[EXTRACTED DATA]:
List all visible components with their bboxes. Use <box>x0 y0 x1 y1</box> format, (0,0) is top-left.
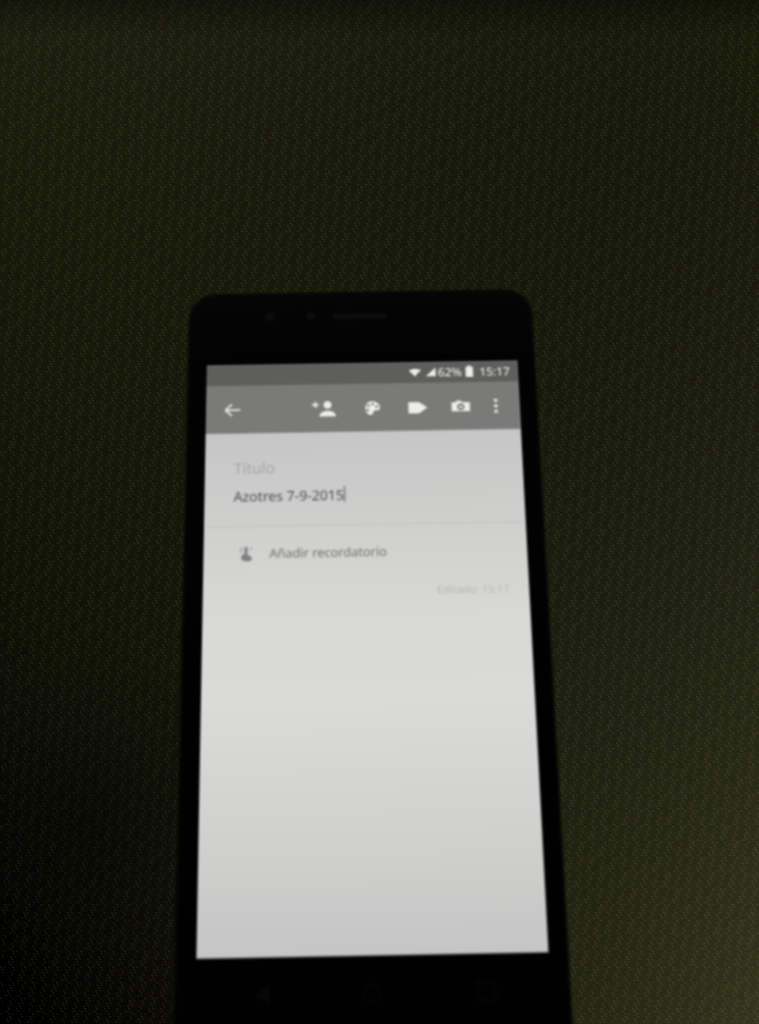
staticText: 62% <box>437 364 462 380</box>
button[interactable]: Camera <box>441 388 480 425</box>
button[interactable]: More options <box>476 388 516 424</box>
button[interactable]: Add collaborator <box>305 390 343 427</box>
staticText: Añadir recordatorio <box>269 542 387 562</box>
button[interactable]: Label <box>398 389 437 425</box>
button[interactable]: Change colour <box>352 390 391 426</box>
staticText: Editado: 15:17 <box>203 581 510 600</box>
staticText: 15:17 <box>479 363 511 379</box>
button[interactable]: Añadir recordatorio <box>203 530 528 573</box>
staticText: Título <box>234 458 275 478</box>
button[interactable]: Back <box>212 392 251 428</box>
staticText: Azotres 7-9-2015 <box>234 485 344 505</box>
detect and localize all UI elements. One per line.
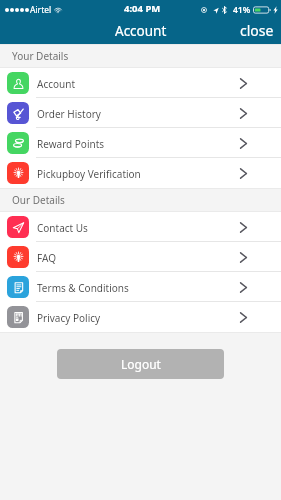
staticText: FAQ bbox=[37, 251, 56, 265]
staticText: 41% bbox=[233, 4, 251, 16]
staticText: Logout bbox=[121, 356, 161, 372]
staticText: Privacy Policy bbox=[37, 311, 101, 325]
staticText: Account bbox=[37, 77, 76, 91]
staticText: Terms & Conditions bbox=[37, 281, 129, 295]
staticText: Our Details bbox=[12, 193, 65, 207]
button[interactable]: Pickupboy Verification bbox=[0, 158, 281, 188]
button[interactable]: FAQ bbox=[0, 242, 281, 272]
staticText: Pickupboy Verification bbox=[37, 167, 141, 181]
staticText: 4:04 PM bbox=[124, 2, 161, 15]
button[interactable]: Privacy Policy bbox=[0, 302, 281, 332]
button[interactable]: Order History bbox=[0, 98, 281, 128]
staticText: Your Details bbox=[12, 49, 69, 63]
staticText: Airtel bbox=[30, 4, 52, 16]
staticText: Order History bbox=[37, 107, 101, 121]
button[interactable]: close bbox=[233, 19, 281, 44]
staticText: Reward Points bbox=[37, 137, 105, 151]
button[interactable]: Reward Points bbox=[0, 128, 281, 158]
staticText: close bbox=[240, 21, 274, 40]
button[interactable]: Account bbox=[0, 68, 281, 98]
button[interactable]: Terms & Conditions bbox=[0, 272, 281, 302]
button[interactable]: Contact Us bbox=[0, 212, 281, 242]
staticText: Account bbox=[115, 22, 167, 40]
staticText: Contact Us bbox=[37, 221, 88, 235]
button[interactable]: Logout bbox=[57, 349, 224, 379]
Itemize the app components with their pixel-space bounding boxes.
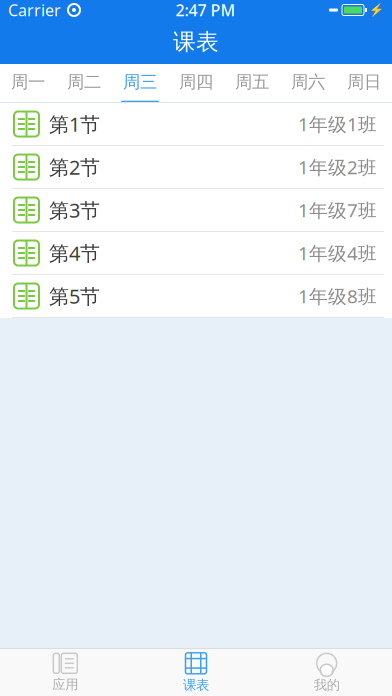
button[interactable]: 周二 [56, 64, 112, 102]
staticText: 应用 [52, 676, 78, 693]
button[interactable]: 周一 [0, 64, 56, 102]
staticText: 1年级7班 [298, 198, 377, 222]
staticText: 我的 [314, 677, 340, 693]
staticText: 课表 [183, 677, 209, 693]
staticText: Carrier [8, 0, 61, 21]
button[interactable]: 课表 [131, 649, 261, 696]
button[interactable]: 应用 [0, 649, 131, 696]
staticText: 第1节 [49, 111, 100, 137]
staticText: 课表 [173, 28, 219, 56]
button[interactable]: 第4节 [0, 232, 392, 275]
button[interactable]: 我的 [261, 649, 392, 696]
button[interactable]: 周日 [336, 64, 392, 102]
staticText: 1年级1班 [298, 112, 377, 136]
button[interactable]: 周五 [224, 64, 280, 102]
staticText: 1年级2班 [298, 155, 377, 179]
staticText: 周五 [235, 71, 269, 93]
button[interactable]: 周四 [168, 64, 224, 102]
staticText: ⚡ [369, 3, 384, 17]
button[interactable]: 第2节 [0, 146, 392, 189]
staticText: 第4节 [49, 240, 100, 266]
staticText: 1年级4班 [298, 241, 377, 265]
staticText: 周六 [291, 71, 325, 93]
staticText: 周日 [347, 71, 381, 93]
button[interactable]: 第5节 [0, 275, 392, 318]
button[interactable]: 周三 [112, 64, 168, 102]
staticText: 第3节 [49, 197, 100, 223]
staticText: 周四 [179, 71, 213, 93]
button[interactable]: 第3节 [0, 189, 392, 232]
staticText: 周二 [67, 71, 101, 93]
staticText: 第2节 [49, 154, 100, 180]
staticText: 第5节 [49, 283, 100, 309]
staticText: 周一 [11, 71, 45, 93]
button[interactable]: 周六 [280, 64, 336, 102]
staticText: 1年级8班 [298, 284, 377, 308]
button[interactable]: 第1节 [0, 103, 392, 146]
staticText: 周三 [123, 71, 157, 93]
staticText: 2:47 PM [176, 0, 236, 21]
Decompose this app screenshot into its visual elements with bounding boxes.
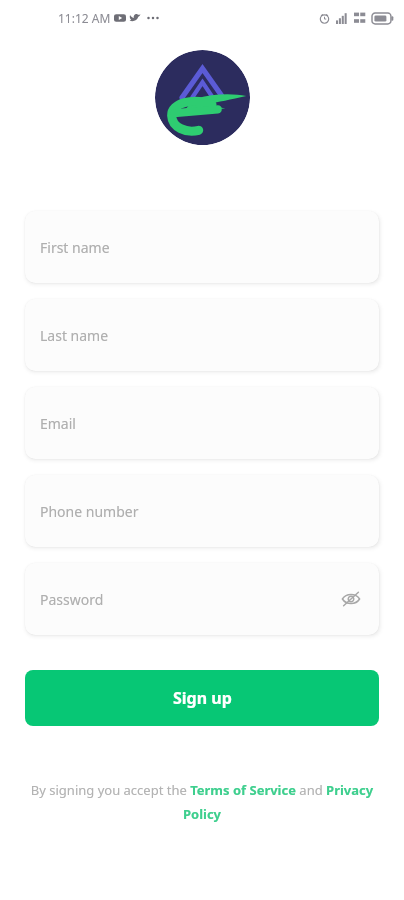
staticText: Phone number [40, 502, 139, 521]
staticText: Password [40, 590, 104, 609]
button[interactable]: Password [25, 563, 379, 635]
staticText: 11:12 AM [58, 10, 111, 26]
button[interactable]: First name [25, 211, 379, 283]
staticText: By signing you accept the Terms of Servi… [30, 781, 374, 823]
button[interactable]: Last name [25, 299, 379, 371]
staticText: First name [40, 238, 110, 257]
button[interactable]: Sign up [25, 670, 379, 726]
staticText: Last name [40, 326, 109, 345]
button[interactable]: Show password [337, 585, 365, 613]
button[interactable]: Phone number [25, 475, 379, 547]
button[interactable]: Email [25, 387, 379, 459]
button[interactable]: By signing you accept the Terms of Servi… [30, 781, 374, 823]
staticText: Email [40, 414, 76, 433]
staticText: Sign up [173, 687, 232, 709]
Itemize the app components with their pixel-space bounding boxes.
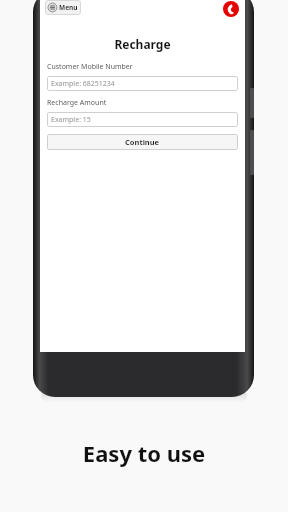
staticText: Customer Mobile Number — [47, 62, 133, 72]
staticText: Menu — [59, 3, 78, 12]
button[interactable]: Example: 15 — [47, 112, 238, 127]
staticText: Example: 68251234 — [51, 79, 115, 89]
staticText: Easy to use — [0, 438, 288, 468]
button[interactable]: Menu — [45, 0, 81, 15]
staticText: Example: 15 — [51, 115, 91, 125]
staticText: Continue — [125, 137, 160, 147]
button[interactable]: Continue — [47, 134, 238, 150]
staticText: Recharge — [40, 36, 245, 52]
staticText: Recharge Amount — [47, 98, 107, 108]
button[interactable]: Vodafone — [223, 1, 239, 17]
button[interactable]: Example: 68251234 — [47, 76, 238, 91]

[TASK REQUIREMENTS]: Search the records above for "with" and copy every line that has it.

[ANSWER]:
List all visible components with their bboxes. Use <box>x0 y0 x1 y1</box> format, (0,0) is top-left.
Itemize the app components with their pixel-space bounding boxes.
Decompose this app screenshot into its visual elements with bounding boxes.
Itemize the app components with their pixel-space bounding boxes.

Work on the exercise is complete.